*** INPUT DATA Section Begins ***
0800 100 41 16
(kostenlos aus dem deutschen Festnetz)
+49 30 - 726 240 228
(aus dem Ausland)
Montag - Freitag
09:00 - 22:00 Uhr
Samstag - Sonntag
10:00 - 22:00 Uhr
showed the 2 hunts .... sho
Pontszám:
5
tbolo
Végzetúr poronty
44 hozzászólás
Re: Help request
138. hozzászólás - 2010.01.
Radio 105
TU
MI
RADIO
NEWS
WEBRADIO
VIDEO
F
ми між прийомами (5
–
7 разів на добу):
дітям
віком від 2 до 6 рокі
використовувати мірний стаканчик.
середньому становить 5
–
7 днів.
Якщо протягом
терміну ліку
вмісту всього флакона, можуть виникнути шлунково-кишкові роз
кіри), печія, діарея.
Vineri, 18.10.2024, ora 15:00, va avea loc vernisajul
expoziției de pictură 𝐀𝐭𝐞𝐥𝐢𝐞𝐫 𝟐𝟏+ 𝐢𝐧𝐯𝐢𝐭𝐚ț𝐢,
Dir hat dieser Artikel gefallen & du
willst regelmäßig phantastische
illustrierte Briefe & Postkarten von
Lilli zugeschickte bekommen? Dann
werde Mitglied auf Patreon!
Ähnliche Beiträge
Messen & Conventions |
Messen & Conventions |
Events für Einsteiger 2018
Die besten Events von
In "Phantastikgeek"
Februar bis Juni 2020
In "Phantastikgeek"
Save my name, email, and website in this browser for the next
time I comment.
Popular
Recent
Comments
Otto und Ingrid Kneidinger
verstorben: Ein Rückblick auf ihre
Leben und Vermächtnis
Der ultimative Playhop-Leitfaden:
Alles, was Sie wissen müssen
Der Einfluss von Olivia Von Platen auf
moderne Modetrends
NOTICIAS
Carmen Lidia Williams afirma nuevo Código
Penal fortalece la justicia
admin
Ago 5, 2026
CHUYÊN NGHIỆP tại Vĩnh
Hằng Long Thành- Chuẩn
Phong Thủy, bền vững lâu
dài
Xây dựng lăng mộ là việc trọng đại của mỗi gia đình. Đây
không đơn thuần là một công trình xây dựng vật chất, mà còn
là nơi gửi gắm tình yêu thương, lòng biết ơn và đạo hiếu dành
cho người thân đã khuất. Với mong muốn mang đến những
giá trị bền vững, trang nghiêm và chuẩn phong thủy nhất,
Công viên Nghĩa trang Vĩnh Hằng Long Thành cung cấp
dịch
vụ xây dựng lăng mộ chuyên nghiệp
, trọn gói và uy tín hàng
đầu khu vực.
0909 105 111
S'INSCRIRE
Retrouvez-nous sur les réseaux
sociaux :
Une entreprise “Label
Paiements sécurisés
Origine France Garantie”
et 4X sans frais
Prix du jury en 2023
*** INPUT DATA Section Ends ***
*** INPUT DATA Section Begins ***
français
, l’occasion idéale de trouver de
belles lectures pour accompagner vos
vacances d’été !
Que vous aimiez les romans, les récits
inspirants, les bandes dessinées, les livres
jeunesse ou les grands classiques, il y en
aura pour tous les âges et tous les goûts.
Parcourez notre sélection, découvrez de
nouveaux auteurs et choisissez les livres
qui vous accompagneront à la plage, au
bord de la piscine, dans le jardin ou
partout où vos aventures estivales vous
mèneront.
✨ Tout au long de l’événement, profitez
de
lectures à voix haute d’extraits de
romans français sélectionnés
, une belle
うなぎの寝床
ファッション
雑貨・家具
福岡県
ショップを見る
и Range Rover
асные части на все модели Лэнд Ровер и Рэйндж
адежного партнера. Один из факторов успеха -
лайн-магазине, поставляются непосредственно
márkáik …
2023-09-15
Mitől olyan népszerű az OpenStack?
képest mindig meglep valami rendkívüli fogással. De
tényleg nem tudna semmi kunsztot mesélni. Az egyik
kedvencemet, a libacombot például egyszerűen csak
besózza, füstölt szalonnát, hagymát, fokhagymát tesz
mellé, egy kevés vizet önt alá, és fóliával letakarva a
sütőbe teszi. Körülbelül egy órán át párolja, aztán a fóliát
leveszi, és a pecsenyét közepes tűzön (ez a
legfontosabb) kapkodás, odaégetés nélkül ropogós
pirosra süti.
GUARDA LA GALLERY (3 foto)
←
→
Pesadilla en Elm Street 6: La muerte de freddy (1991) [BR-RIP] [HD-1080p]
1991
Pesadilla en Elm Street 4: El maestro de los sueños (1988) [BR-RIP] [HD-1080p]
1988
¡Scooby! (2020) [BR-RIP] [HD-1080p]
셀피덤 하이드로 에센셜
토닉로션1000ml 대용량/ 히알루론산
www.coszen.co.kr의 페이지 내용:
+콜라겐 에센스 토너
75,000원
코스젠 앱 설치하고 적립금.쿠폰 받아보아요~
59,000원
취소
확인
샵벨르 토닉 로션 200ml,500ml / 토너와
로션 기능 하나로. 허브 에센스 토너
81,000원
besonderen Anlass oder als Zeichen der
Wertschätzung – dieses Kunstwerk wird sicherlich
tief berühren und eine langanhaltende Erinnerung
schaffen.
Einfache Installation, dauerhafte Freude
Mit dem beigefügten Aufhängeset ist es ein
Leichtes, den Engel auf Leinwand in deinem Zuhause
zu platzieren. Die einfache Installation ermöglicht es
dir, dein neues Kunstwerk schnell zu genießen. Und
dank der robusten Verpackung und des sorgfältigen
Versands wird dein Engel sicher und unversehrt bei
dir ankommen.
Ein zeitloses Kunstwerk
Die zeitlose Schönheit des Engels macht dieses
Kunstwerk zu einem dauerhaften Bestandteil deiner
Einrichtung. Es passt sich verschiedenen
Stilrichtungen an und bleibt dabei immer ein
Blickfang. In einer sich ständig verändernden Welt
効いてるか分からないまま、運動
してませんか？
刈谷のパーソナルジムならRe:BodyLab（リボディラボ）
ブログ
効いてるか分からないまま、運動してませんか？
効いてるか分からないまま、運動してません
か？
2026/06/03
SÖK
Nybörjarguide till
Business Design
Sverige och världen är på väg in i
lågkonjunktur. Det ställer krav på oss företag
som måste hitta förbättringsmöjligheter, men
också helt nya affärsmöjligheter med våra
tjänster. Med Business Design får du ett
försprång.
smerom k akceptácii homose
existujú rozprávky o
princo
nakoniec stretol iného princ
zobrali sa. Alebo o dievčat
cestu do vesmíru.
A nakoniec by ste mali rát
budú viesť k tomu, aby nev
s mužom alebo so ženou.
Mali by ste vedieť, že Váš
*** INPUT DATA Section Ends ***
*** INPUT DATA Section Begins ***
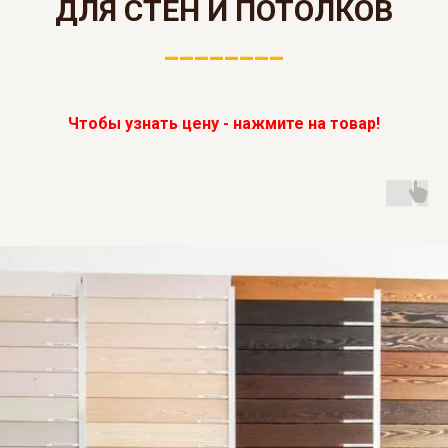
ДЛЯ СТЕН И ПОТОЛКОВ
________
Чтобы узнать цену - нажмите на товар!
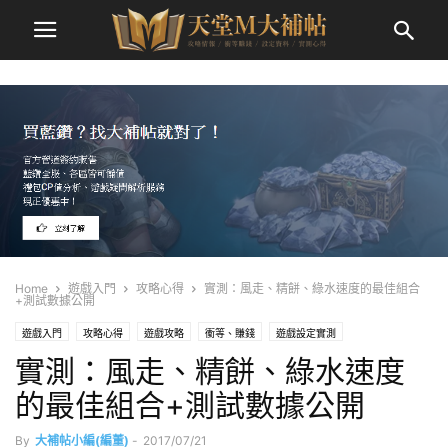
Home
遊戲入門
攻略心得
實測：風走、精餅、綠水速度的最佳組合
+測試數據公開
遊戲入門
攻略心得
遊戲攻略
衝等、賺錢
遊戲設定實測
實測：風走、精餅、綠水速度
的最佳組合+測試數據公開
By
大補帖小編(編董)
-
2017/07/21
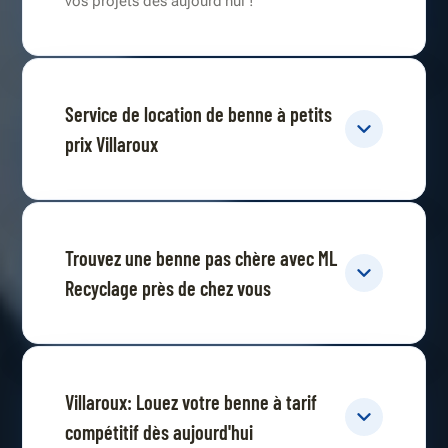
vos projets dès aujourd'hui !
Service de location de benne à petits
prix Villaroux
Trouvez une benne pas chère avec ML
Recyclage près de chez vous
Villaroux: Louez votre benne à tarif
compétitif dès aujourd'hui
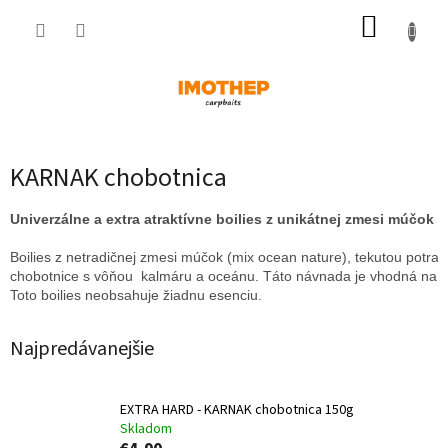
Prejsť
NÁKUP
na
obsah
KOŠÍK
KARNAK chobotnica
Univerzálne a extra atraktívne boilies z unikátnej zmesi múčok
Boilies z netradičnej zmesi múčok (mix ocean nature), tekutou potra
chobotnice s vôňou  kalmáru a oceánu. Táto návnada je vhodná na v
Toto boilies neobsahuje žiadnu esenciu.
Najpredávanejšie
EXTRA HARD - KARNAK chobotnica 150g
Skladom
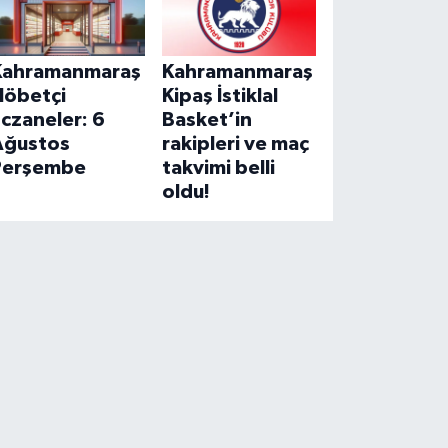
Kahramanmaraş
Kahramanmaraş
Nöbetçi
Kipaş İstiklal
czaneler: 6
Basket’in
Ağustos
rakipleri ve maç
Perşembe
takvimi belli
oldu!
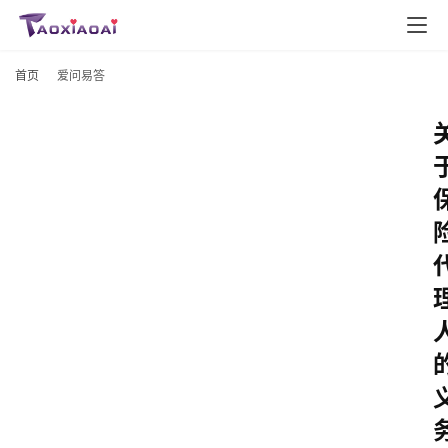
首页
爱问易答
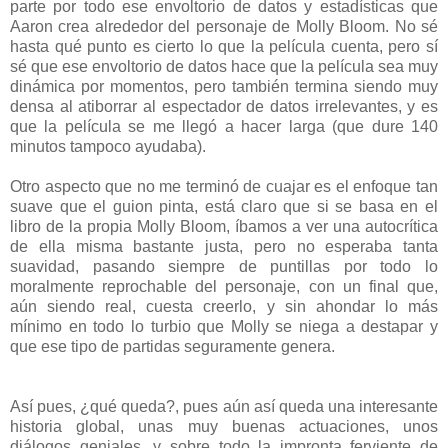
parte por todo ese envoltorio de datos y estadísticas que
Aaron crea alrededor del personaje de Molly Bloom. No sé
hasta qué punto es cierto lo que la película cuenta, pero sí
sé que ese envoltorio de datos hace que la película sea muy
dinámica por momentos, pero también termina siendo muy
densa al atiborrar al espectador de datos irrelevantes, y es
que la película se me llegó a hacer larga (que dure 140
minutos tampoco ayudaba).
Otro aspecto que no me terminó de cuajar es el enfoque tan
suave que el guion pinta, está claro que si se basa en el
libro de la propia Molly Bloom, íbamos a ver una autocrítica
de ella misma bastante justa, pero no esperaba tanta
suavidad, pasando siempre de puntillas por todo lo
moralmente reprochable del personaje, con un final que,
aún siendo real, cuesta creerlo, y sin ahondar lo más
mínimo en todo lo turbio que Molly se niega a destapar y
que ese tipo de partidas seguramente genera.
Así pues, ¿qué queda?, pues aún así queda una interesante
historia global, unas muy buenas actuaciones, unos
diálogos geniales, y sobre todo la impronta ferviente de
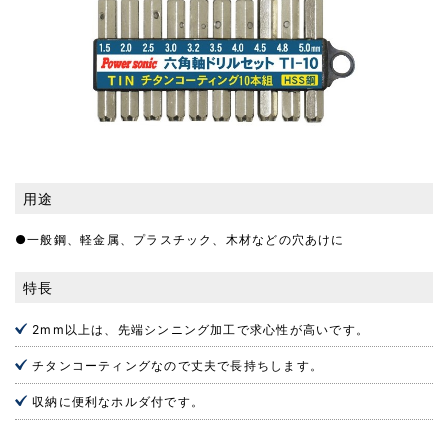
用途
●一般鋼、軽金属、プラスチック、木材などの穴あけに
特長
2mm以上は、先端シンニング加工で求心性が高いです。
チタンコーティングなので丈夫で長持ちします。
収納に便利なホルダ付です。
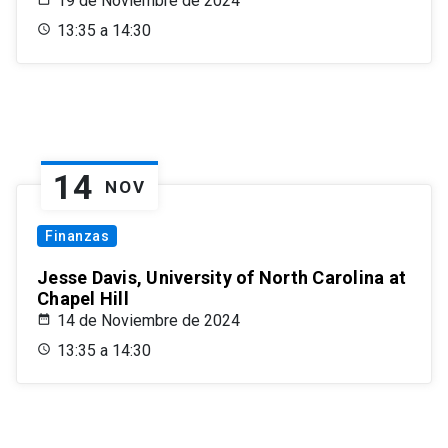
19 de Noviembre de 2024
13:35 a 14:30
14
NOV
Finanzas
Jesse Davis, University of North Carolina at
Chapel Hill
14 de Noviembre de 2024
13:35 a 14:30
*** INPUT DATA Section Ends ***
PROMPT
Look above for the line holding "Der Einfluss von Olivia Von Platen auf", then set down exactly that line and every line after it up to and including the line holding "et 4X sans frais", with nothing else.

TASK OUTPUT
Der Einfluss von Olivia Von Platen auf
moderne Modetrends
NOTICIAS
Carmen Lidia Williams afirma nuevo Código
Penal fortalece la justicia
admin
Ago 5, 2026
CHUYÊN NGHIỆP tại Vĩnh
Hằng Long Thành- Chuẩn
Phong Thủy, bền vững lâu
dài
Xây dựng lăng mộ là việc trọng đại của mỗi gia đình. Đây
không đơn thuần là một công trình xây dựng vật chất, mà còn
là nơi gửi gắm tình yêu thương, lòng biết ơn và đạo hiếu dành
cho người thân đã khuất. Với mong muốn mang đến những
giá trị bền vững, trang nghiêm và chuẩn phong thủy nhất,
Công viên Nghĩa trang Vĩnh Hằng Long Thành cung cấp
dịch
vụ xây dựng lăng mộ chuyên nghiệp
, trọn gói và uy tín hàng
đầu khu vực.
0909 105 111
S'INSCRIRE
Retrouvez-nous sur les réseaux
sociaux :
Une entreprise “Label
Paiements sécurisés
Origine France Garantie”
et 4X sans frais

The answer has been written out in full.